The Publisher’s Dilemma: Consumer Perception of Value
There’s a battle raging over ebook pricing. Publishers believe that ebooks should be priced similarly to print books. Consumers, meanwhile, have an entirely different perception of the value of an ebook. eBooks as we know them can’t be loaned or resold, and are only readable on a limited range of devices. Consumers who switch platforms are likely to find themselves with a library of unreadable ebooks. Why pay full price for a product that comes with so many restrictions?
The LendMe feature restores a small part of the value that’s lost when consumers buy DRM-restricted ebooks. The LendMe feature enhances the value of an ebook at a time when publishers are concerned that consumers expect ebooks to be cheap.

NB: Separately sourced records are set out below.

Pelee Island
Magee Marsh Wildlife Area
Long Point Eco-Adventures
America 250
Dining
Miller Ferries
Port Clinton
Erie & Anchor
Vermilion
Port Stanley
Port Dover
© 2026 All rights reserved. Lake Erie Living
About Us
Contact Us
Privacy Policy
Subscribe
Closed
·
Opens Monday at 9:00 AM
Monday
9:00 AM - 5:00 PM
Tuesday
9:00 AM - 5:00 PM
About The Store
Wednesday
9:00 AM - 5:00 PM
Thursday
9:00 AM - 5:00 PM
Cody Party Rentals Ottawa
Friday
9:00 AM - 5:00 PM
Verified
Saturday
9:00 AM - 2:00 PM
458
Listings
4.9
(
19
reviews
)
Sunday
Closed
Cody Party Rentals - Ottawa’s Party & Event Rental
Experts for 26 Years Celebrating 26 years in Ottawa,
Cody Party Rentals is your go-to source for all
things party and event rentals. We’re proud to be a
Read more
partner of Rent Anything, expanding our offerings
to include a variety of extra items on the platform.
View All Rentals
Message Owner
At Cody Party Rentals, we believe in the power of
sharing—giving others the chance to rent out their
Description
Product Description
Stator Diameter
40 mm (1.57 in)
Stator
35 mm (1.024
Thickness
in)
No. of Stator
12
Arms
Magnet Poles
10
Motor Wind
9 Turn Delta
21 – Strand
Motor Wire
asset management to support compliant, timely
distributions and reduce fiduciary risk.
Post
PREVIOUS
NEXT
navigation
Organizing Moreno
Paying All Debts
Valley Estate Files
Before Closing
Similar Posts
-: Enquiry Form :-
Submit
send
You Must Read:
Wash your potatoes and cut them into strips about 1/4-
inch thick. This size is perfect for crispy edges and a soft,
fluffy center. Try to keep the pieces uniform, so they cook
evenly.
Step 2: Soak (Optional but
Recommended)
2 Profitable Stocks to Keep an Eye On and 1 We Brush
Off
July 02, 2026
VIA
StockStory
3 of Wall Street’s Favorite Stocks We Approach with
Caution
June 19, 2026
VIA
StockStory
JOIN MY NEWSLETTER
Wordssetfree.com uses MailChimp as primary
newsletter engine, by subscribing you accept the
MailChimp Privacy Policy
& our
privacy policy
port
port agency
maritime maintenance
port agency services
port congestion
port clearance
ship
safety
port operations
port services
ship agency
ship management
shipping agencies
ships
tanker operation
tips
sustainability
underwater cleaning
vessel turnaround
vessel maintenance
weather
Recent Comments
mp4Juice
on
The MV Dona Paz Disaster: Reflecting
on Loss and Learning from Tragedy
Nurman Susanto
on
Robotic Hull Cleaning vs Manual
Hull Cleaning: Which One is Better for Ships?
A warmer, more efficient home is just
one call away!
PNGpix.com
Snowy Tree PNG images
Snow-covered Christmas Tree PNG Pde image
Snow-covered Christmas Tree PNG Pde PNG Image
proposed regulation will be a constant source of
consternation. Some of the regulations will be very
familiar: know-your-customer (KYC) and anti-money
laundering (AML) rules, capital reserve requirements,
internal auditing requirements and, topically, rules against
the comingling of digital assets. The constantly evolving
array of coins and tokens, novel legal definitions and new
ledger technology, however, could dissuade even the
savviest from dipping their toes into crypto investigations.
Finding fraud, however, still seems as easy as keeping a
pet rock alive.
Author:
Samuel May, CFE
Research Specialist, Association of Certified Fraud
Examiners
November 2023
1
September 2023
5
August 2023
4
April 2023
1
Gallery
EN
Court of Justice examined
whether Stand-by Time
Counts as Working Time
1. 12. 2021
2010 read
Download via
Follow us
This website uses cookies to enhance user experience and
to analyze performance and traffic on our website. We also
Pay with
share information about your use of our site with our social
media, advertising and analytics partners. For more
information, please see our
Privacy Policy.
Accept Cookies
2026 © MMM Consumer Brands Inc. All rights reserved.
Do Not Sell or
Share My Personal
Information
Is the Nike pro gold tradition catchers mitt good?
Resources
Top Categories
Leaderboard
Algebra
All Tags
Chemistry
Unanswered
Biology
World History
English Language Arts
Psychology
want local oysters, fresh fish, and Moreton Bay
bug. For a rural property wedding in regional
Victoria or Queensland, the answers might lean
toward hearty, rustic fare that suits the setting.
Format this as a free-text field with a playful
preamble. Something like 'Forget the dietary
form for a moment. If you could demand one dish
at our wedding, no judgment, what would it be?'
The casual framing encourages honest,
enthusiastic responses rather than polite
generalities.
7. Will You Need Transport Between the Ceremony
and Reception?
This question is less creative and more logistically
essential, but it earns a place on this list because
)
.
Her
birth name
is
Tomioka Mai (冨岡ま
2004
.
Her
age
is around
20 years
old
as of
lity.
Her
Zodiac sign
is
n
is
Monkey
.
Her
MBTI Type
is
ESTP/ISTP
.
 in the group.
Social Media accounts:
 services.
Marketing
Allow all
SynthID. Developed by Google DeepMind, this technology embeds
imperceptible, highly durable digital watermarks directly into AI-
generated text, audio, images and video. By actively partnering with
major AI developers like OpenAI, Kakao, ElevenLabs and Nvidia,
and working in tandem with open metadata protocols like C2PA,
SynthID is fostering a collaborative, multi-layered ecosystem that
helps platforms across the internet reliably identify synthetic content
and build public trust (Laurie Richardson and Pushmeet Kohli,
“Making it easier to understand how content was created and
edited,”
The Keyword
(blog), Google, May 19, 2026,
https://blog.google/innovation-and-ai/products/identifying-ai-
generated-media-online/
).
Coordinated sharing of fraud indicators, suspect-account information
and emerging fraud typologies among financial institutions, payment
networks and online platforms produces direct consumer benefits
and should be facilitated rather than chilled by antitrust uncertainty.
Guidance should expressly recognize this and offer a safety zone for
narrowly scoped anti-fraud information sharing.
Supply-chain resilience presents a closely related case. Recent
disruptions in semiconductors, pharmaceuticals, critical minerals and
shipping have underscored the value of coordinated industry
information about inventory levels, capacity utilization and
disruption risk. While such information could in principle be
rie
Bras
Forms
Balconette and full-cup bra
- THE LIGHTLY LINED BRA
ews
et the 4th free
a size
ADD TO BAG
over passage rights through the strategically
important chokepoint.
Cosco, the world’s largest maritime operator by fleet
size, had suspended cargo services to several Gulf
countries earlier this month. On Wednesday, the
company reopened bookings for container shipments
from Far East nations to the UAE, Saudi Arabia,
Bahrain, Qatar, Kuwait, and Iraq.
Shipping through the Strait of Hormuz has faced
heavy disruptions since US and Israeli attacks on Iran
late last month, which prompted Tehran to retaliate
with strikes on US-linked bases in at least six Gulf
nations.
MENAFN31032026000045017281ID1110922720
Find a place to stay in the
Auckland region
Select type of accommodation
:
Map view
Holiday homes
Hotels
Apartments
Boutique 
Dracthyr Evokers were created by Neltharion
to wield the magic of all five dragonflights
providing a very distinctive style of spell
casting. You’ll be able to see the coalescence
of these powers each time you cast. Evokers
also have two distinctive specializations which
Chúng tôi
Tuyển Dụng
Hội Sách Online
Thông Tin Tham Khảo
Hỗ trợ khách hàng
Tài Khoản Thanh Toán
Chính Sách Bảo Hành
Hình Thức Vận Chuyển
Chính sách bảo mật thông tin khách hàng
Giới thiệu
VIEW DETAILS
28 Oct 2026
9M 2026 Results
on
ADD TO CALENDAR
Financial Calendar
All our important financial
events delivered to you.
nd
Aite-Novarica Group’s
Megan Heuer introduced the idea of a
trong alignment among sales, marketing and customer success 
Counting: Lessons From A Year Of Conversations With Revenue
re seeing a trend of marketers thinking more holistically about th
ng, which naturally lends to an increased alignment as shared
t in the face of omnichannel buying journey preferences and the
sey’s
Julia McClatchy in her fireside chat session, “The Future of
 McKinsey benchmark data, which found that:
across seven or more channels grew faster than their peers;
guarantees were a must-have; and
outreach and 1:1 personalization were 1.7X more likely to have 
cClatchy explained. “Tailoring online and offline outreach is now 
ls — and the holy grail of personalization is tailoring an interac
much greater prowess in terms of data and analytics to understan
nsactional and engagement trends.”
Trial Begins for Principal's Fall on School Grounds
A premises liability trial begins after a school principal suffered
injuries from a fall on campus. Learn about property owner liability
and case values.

Will Publishers Succeed in Crippling the Nook?
There’s some indication that publishers already have succeeded in crippling the Nook. When B&N announced the LendMe feature it was claimed that Nook books could be loaned an unlimited number of times (though not simultaneously). According to the same Publishers Lunch article quoted above, B&N added the single loan restriction when it became apparent that publishers wouldn’t tolerate anything less restrictive.
Now that publishers are balking at even a single loan, it’s starting to look like LendMe will be B&N’s equivalent of Kindle Text To Speech (TTS). Earlier this year Amazon introduced a feature that allowed the Kindle device to read any book aloud. That feature was eventually reigned in when the Authors Guild complained that it infringed on digital audio rights. As a result, Amazon turned control of the feature over to publishers — most of whom promptly disabled TTS on their Kindle ebook titles.
There is some small hope, however. It’s likely that small and independent publishers will see the value of LendMe. Even if the feature is only embraced on a small-scale it could set the very precedent that Unnamed Publishing Executive is so worried about. Once Nook owners become aware that ebook sharing is possible, it’s conceivable that they’ll come to choose books that have LendMe enabled. They’ll certainly consider them more valuable, and may even be willing to pay a bit extra for those books — or maybe they’ll expect books without LendMe to be priced a few dollars less.
One way or another, consumers will work out ebook sharing. Either through a supported feature like LendMe, or by cracking DRM and sharing the unrestricted books with their friends and family. In the digital era consumer always get what they want. In this case what consumers want is also good for the publishing industry.